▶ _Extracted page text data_

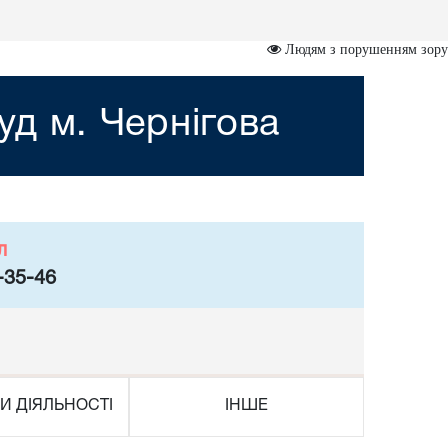
Людям з порушенням зору
д м. Чернігова
л
-35-46
И ДІЯЛЬНОСТІ
ІНШЕ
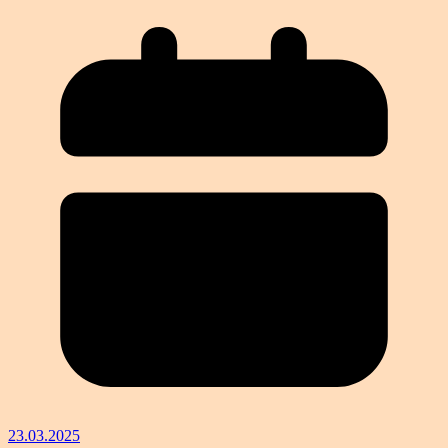
23.03.2025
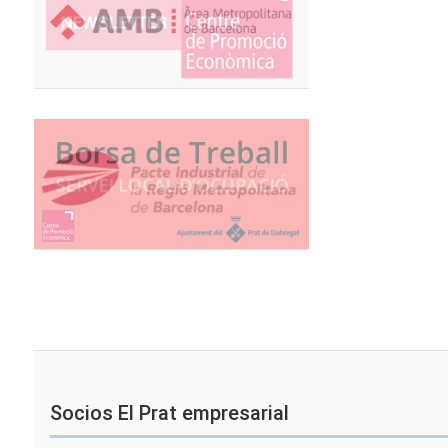
Socios El Prat empresarial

▶ _TASK TO COMPLETE_
Leave nothing out but the pictures when transcribing the records.

▶ _WRITTEN REPLY_
Людям з порушенням зору
д м. Чернігова
л
-35-46
И ДІЯЛЬНОСТІ
ІНШЕ
23.03.2025
Socios El Prat empresarial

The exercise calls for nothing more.